This tool tells you about how long your water filter cartridge will last before you need to swap it out. Water filters get used up over time — this gives you a number so you can plan ahead instead of finding out the hard way when your espresso machine or steam oven starts having problems.
Restaurant owners, foodservice operators, equipment installers, RV owners, or anyone who has a water filter cartridge protecting equipment and wants to know when to change it.
- Your cartridge’s grain capacity (or pick it from the dropdown if it’s an Aquamor cartridge)
- Something that tells you about your water — even a cheap TDS meter is fine to start
Pick from the Aquamor catalog and we’ll auto-fill the capacity below. Or skip and enter your capacity manually.
Auto-filled when you select from the catalog above. Override anytime — or enter manually if your cartridge isn’t listed.
Select the measurement type that matches your test report or meter.
If entered, the estimator will also show approximately how many days until replacement.
| Measurement | What it actually measures | How good is it for this cartridge? |
|---|---|---|
| Total Hardness (gpg or ppm) | The calcium and magnesium dissolved in your water — the minerals that form scale and that this cartridge is designed to remove. | HIGH — tells the cartridge exactly what it's up against. |
| Alkalinity (ppm) | The carbonate part of your water's hardness — think of it as the fraction of hardness that "activates" the cartridge. (Alkalinity = the carbonate and bicarbonate dissolved in water.) | HIGH — often even more precise than Total Hardness, because this cartridge only treats the hardness tied to alkalinity. |
| TDS (ppm) | Total Dissolved Solids — every single thing dissolved in your water, lumped together: hardness minerals, salt, chloride, metals, and more.

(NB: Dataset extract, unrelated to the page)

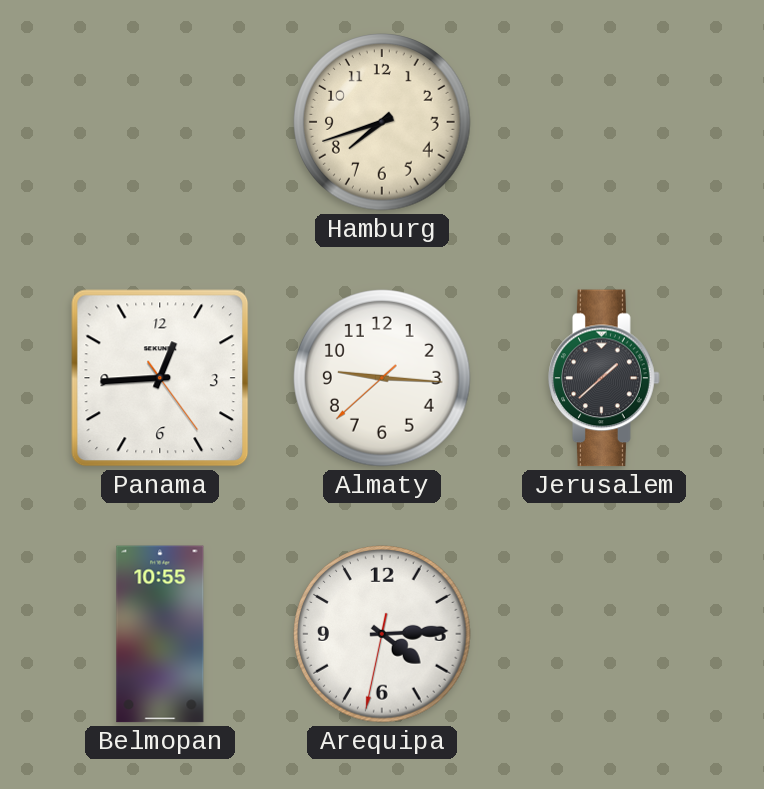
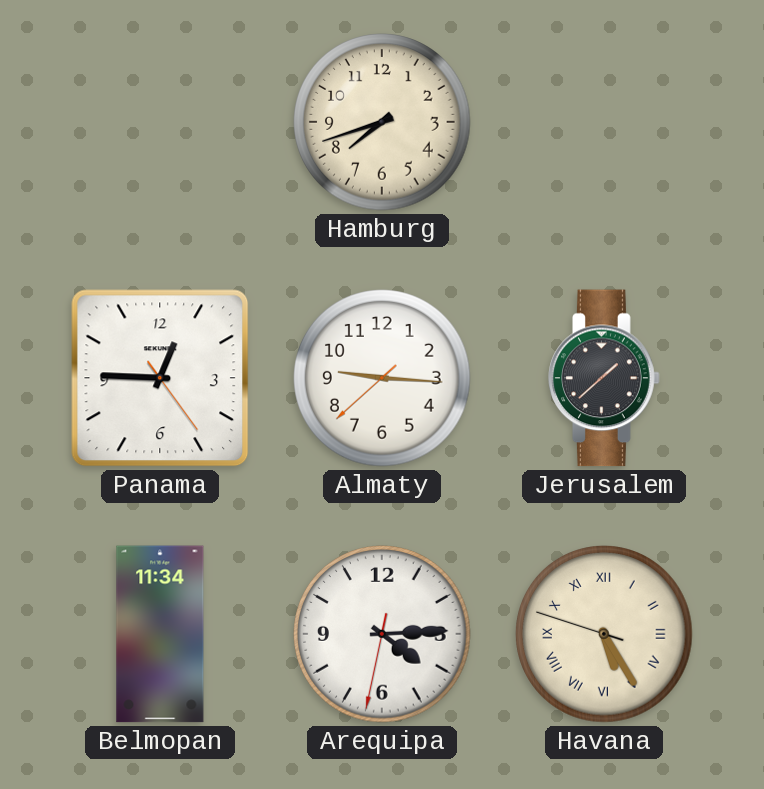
Panama: 12:44 -> 12:45
Belmopan: 10:55 -> 11:34
Havana: none -> 5:24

It doesn't separate the stuff this cartridge removes from the stuff it can't touch. | MEDIUM — a useful ballpark, but can be misleading. See below. |
| EC (µS/cm) | Electrical conductivity — how well your water carries electricity. The meter doesn't measure hardness at all; it takes a conductivity reading and then guesses at TDS, which then gets converted to a hardness estimate. That's two guesses in a row. | LOW — the roughest option. Still better than nothing, but treat the result as a wide range, not a precise number. |
This cartridge works by swapping out calcium and magnesium — the minerals tied to alkalinity (the carbonate fraction of hardness) — for something harmless. That's all it removes. So when you tell it exactly how much calcium and magnesium you have, it can give you a tight estimate of how long it will last.
TDS and EC count everything dissolved in the water, including things the cartridge never touches: salt, chloride, trace metals, and more. If your number is driven by those other things rather than by hardness, the estimate will be off.
Think of TDS like weighing a grocery bag without knowing what's inside. Sometimes the weight is mostly the stuff your cartridge handles — calcium and magnesium. Sometimes it's mostly salt or minerals the cartridge can't touch. The number is real. It just doesn't always mean what you'd hope it means. Hardness and alkalinity tests open the bag and weigh only what matters.
Softened water: A water softener trades calcium and magnesium for sodium. Your TDS barely changes, but the cartridge load drops to near zero. A TDS-based estimate will make it look like the cartridge is working hard when it's barely doing anything.
Coastal or high-sodium water: Some groundwater and city supplies naturally carry a lot of sodium. Same problem — sodium pushes TDS up, but the cartridge doesn't see it at all.
Reverse osmosis (RO) blends: RO strips almost everything out, then some systems blend a little untreated water back in. The mix can be unusual, and TDS won't tell you which part is hardness.
EC meters specifically: Two meters measuring the same glass of water can show different numbers if they were calibrated differently. The default conversion factor in this tool (0.50) works for most meters. If yours was calibrated with a different solution, adjust the EC factor field above to 0.67 — or better yet, switch to a TDS or hardness reading if you can get one.
1 gpg = 17.1 ppm (this conversion is exact). TDS to hardness uses a ratio of roughly 1:40 — an average that holds for typical groundwater but breaks down in the situations described above. EC to TDS uses the factor you see in the form (default 0.50). These are real numbers; the uncertainty is in whether your water fits the average.
When in doubt, ask your distributor for a hardness test strip — it takes 30 seconds and gives you a HIGH-confidence number.
Quick Capacity Estimator — actual life depends on hardness, alkalinity, flow rate, and water chemistry. Designed for equipment protection (70%-reduction endpoint), not drinking-water polishing.